A protein-fat breakfast is ideal for relatively slim people looking to lose a few pounds. It is suitable for people who are restricting carbohydrates, have an increased appetite in the evenings, or are sedentary. If after breakfast you get into the car and go to the office, where you sit for 8 hours, then you do not need a lot of carbohydrates right in the morning. Carbohydrates are the main source of energy, and energy needs to be spent.
A balanced breakfast is suitable for moderately active people who are losing weight with great excess weight. If you exercise intensely late at night and do not eat carbohydrates at night, and your morning is moderately active, then a balanced breakfast is for you.
A balanced meal should contain about 20 g of protein, 30 g of carbohydrates and 10 g of fat, but this is not an axiom. The main thing is that by the end of the day you do not go beyond the BJU you need, and during the day you have an even level of energy and a healthy feeling of satiety, there is no feeling of heaviness or outbursts of hunger.
Losing weight breakfast
You should choose products for breakfast based on your own parameters, KBZhU and the level of activity in the morning. If you are over 10 kg overweight, have an adequate calorie deficit and moderate activity in the morning, then a classic balanced breakfast is for you.
For example:
- Buckwheat porridge and two boiled eggs;
- Two whole wheat toast with chicken, Greek yogurt and herbs;
- Cheesecakes with whole grain flour, fried in a non-stick pan or baked in the oven.
- Oatmeal with berries and cottage cheese.
If you are a petite girl, you have very little excess weight, a low calorie diet and no intense workouts in the morning, then a protein-fat breakfast is suitable for you.
For example:
- Frittata of two eggs with vegetables and cheese;
- Cottage cheese 5% fat with nuts and berries;
- Baked eggs with ham and vegetable salad;
- Chicken, avocado and vegetable salad with low-fat sour cream sauce.
Breakfast for those who exercise in the morning
If after breakfast you go to the gym, then the first meal should be based on the principles of pre-workout. It should contain equally proteins and carbohydrates, but the amount of fat should not exceed 5 g. They slow down the digestion of food, which can cause discomfort in class.

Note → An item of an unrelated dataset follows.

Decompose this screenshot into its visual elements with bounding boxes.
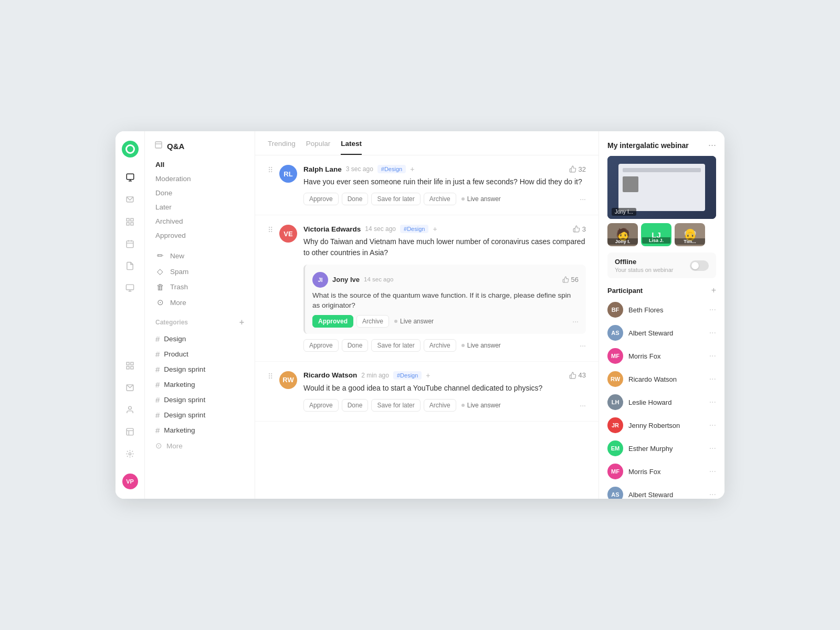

Examples of sports breakfast:
- Oatmeal in water with raisins and a small amount of low-fat milk, an omelet made from one egg and two proteins;
- Sandwich with chicken breast, vegetables and herbs;
- Two loaves and low-fat cottage cheese with fruit or berries;
- An omelet made from one egg, two proteins with vegetables and toast.
Breakfast for those who don’t have time to cook
If you don’t have time to cook at all, then start getting up 10 minutes earlier and the time will magically be found.
A few examples of a quick breakfast:
- Protein-carbohydrate: two whole grain toast with chicken, vegetables and herbs;
- Protein and fatty: scrambled eggs with vegetables and ham;
- Balanced: lazy oatmeal with natural yoghurt and cottage cheese with berries.
Breakfast staples can be prepared in the evening. Washing and cutting fruits, vegetables and other foods doesn’t take long. They can be stored in separate containers or in cling film, until the morning they will not lose their nutrients and attractive appearance.
Thus, for a quick breakfast, a standard set of products that are in the refrigerator of any housewife will always come in handy. The standard set includes eggs, vegetables, fruits, dairy products and a variety of cereals (calorizator).
Getting overwhelmed by getting up a few minutes early can help you relieve hunger, health problems, and fleeting convenience snacks, which are powerful arguments for making or reheating your breakfast.